> _WHAT IS REQUIRED_
Each line of the material below that holds the word "support" needs to be copied.

> _DATA_
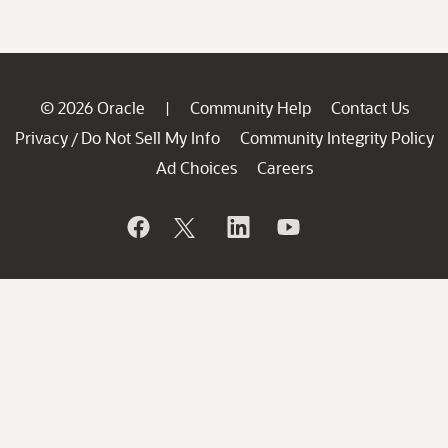
© 2026 Oracle
Community Help
Contact Us
|
Privacy
Do Not Sell My Info
Community Integrity Policy
/
Ad Choices
Careers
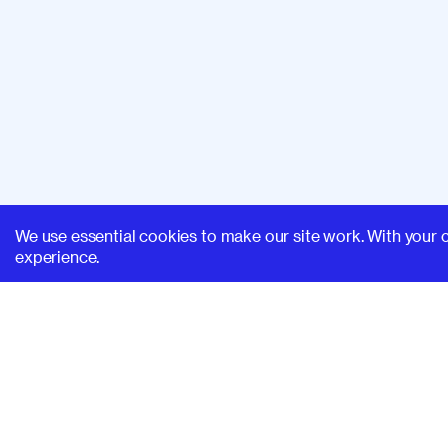
We use essential cookies to make our site work. With your 
experience.
SUPERHI FM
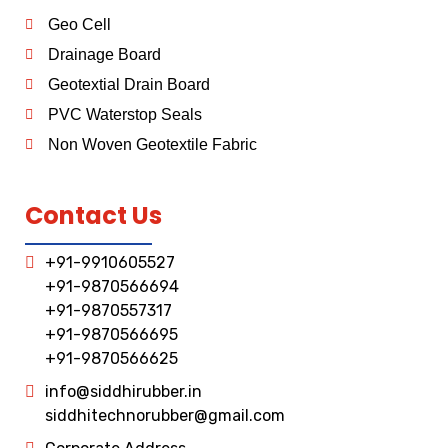
Geo Cell
Drainage Board
Geotextial Drain Board
PVC Waterstop Seals
Non Woven Geotextile Fabric
Contact Us
+91-9910605527
+91-9870566694
+91-9870557317
+91-9870566695
+91-9870566625
info@siddhirubber.in
siddhitechnorubber@gmail.com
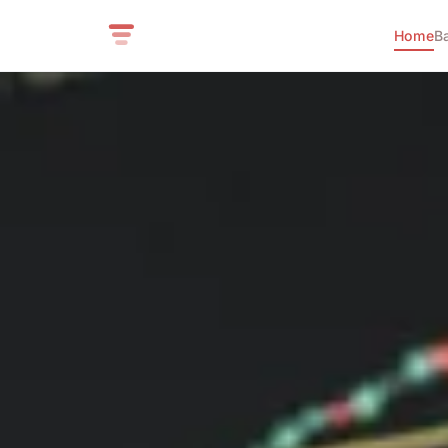
Home
B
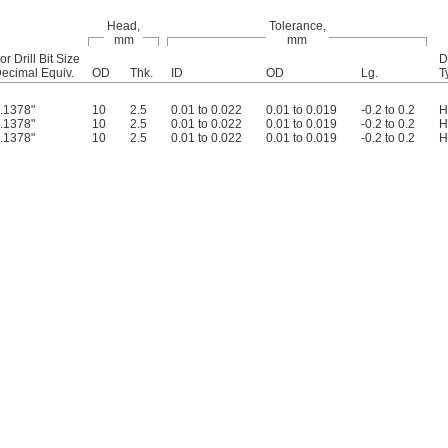
Head,
Tolerance,
mm
mm
or Drill Bit Size
D
ecimal Equiv.
OD
Thk.
ID
OD
Lg.
T
.1378"
10
2.5
0.01 to 0.022
0.01 to 0.019
-0.2 to 0.2
H
.1378"
10
2.5
0.01 to 0.022
0.01 to 0.019
-0.2 to 0.2
H
.1378"
10
2.5
0.01 to 0.022
0.01 to 0.019
-0.2 to 0.2
H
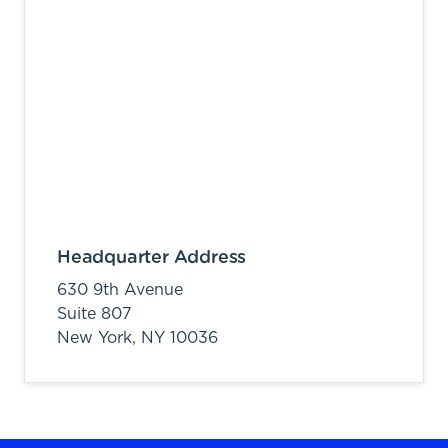
Headquarter Address
630 9th Avenue
Suite 807
New York,
NY
10036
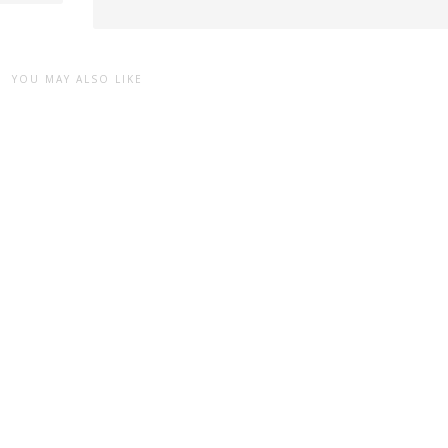
YOU MAY ALSO LIKE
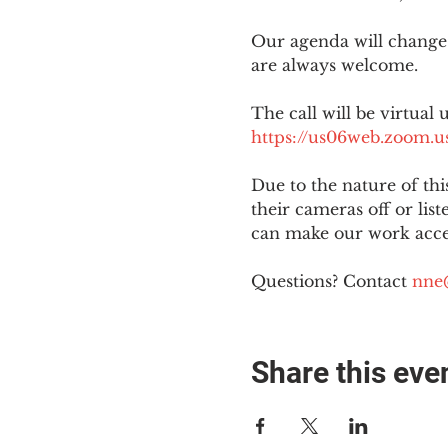
Our agenda will change
are always welcome.
The call will be virtual 
https://us06web.zoom
Due to the nature of th
their cameras off or lis
can make our work acces
Questions? Contact 
nne
Share this eve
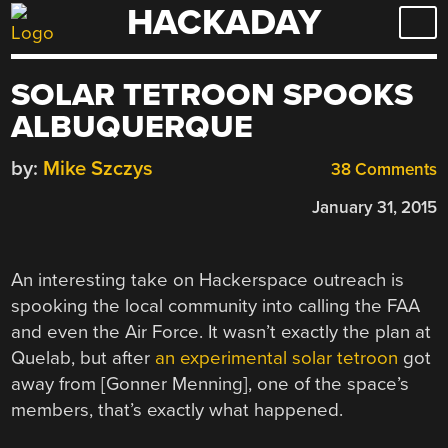
HACKADAY
Skip
to
content
SOLAR TETROON SPOOKS
ALBUQUERQUE
by:
Mike Szczys
38 Comments
January 31, 2015
An interesting take on Hackerspace outreach is
spooking the local community into calling the FAA
and even the Air Force. It wasn’t exactly the plan at
Quelab, but after
an experimental solar tetroon
got
away from [Gonner Menning], one of the space’s
members, that’s exactly what happened.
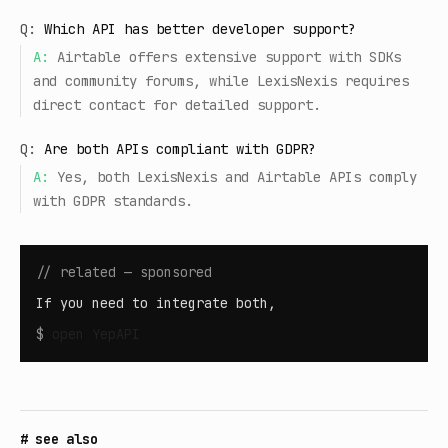
Q:
Which API has better developer support?
A:
Airtable offers extensive support with SDKs
and community forums, while LexisNexis requires
direct contact for detailed support.
Q:
Are both APIs compliant with GDPR?
A:
Yes, both LexisNexis and Airtable APIs comply
with GDPR standards.
// related — sponsored
If you need to integrate both,
$
open
YepAPI
# see also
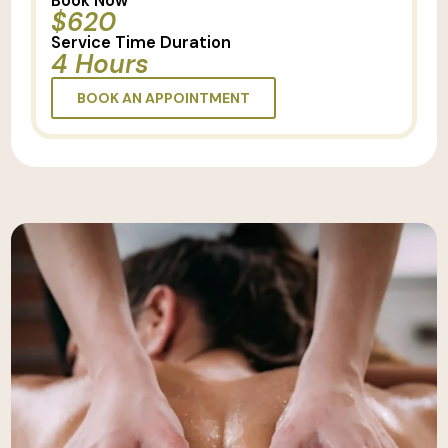
Book Now
$620
Service Time Duration
4 Hours
BOOK AN APPOINTMENT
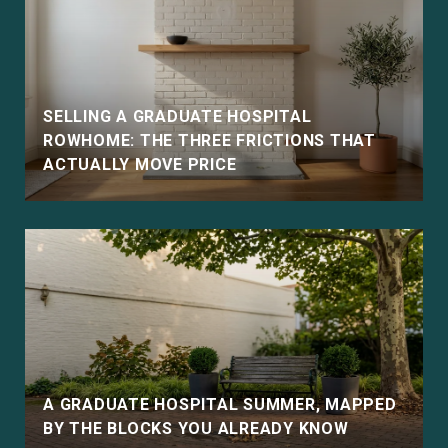
SELLING A GRADUATE HOSPITAL
ROWHOME: THE THREE FRICTIONS THAT
ACTUALLY MOVE PRICE
E
A GRADUATE HOSPITAL SUMMER, MAPPED
BY THE BLOCKS YOU ALREADY KNOW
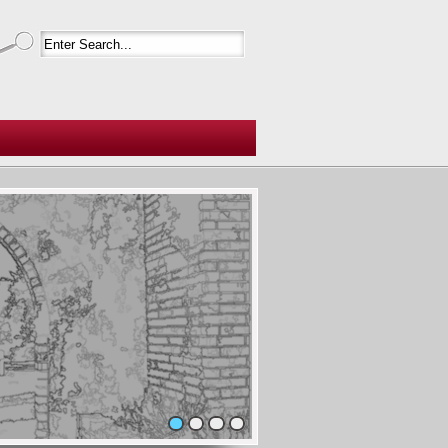
1
2
3
4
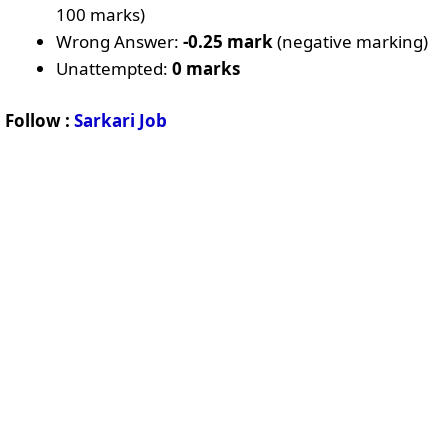
100 marks)
Wrong Answer:
-0.25 mark
(negative marking)
Unattempted:
0 marks
Follow :
Sarkari Job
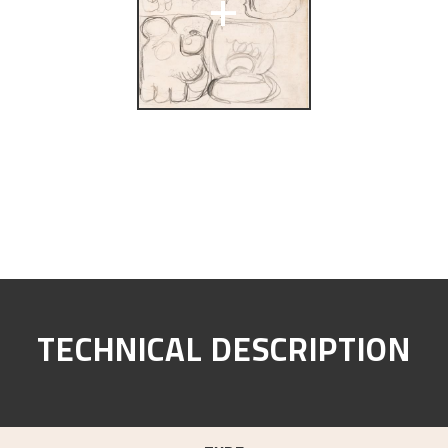
+
TECHNICAL DESCRIPTION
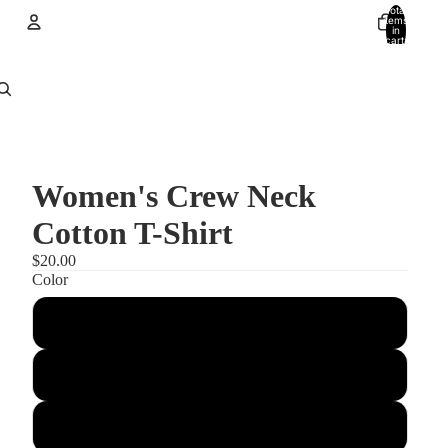
Total
items
in
cart:
0
Account
Other sign in options
Orders
Profile
Women's Crew Neck
Cotton T-Shirt
$20.00
Color
red
Cardinal
Black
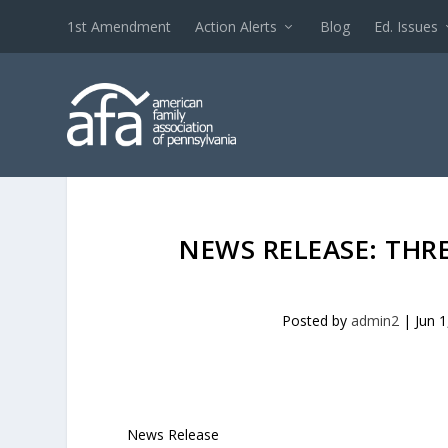
1st Amendment
Action Alerts
Blog
Ed. Issues
NEWS RELEASE: THR
Posted by
admin2
|
Jun 1
News Release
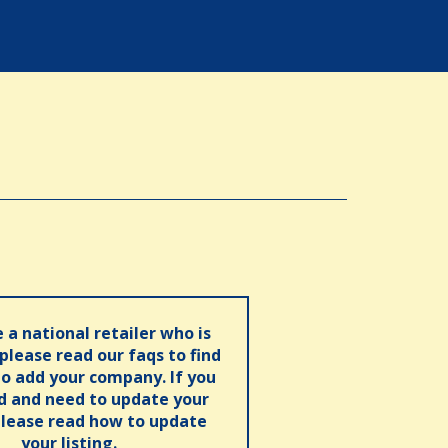
e a national retailer who is
 please read our faqs to find
o add your company. If you
ed and need to update your
please read how to update
your listing.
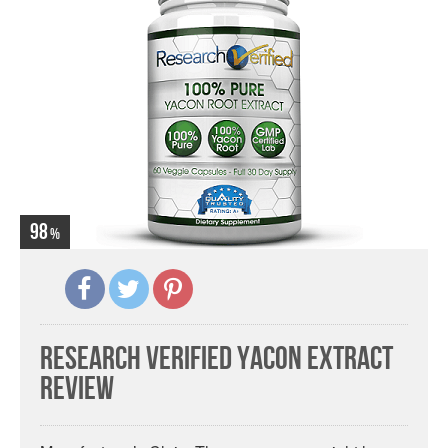
98
Research Verified Yacon Extract
Review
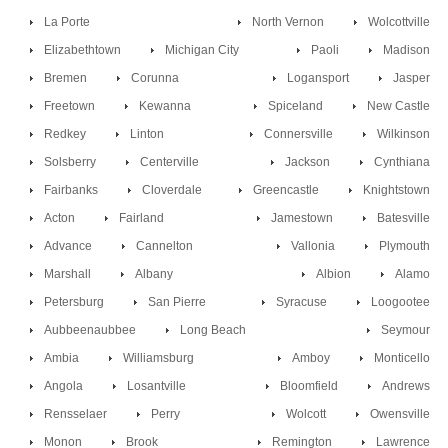
La Porte
North Vernon
Wolcottville
Elizabethtown
Michigan City
Paoli
Madison
Bremen
Corunna
Logansport
Jasper
Freetown
Kewanna
Spiceland
New Castle
Redkey
Linton
Connersville
Wilkinson
Solsberry
Centerville
Jackson
Cynthiana
Fairbanks
Cloverdale
Greencastle
Knightstown
Acton
Fairland
Jamestown
Batesville
Advance
Cannelton
Vallonia
Plymouth
Marshall
Albany
Albion
Alamo
Petersburg
San Pierre
Syracuse
Loogootee
Aubbeenaubbee
Long Beach
Seymour
Ambia
Williamsburg
Amboy
Monticello
Angola
Losantville
Bloomfield
Andrews
Rensselaer
Perry
Wolcott
Owensville
Monon
Brook
Remington
Lawrence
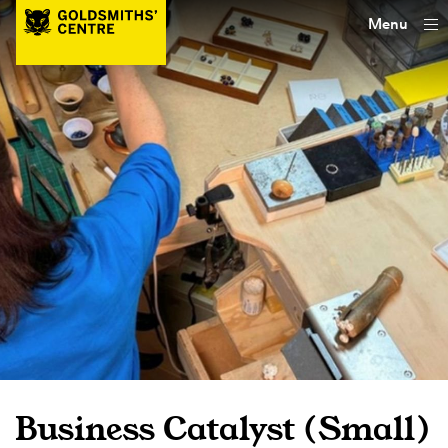
Menu
Business Catalyst (Small)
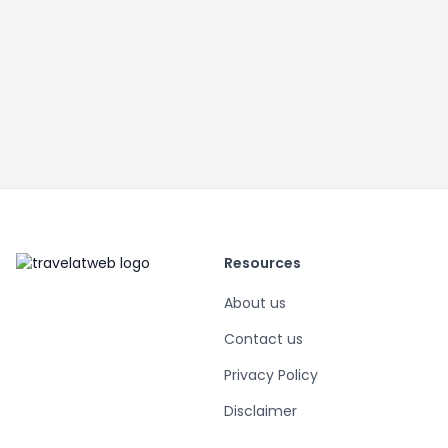
Resources
About us
Contact us
Privacy Policy
Disclaimer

> _YOUR RESPONSE_
Which API has better developer support?
Airtable offers extensive support with SDKs
direct contact for detailed support.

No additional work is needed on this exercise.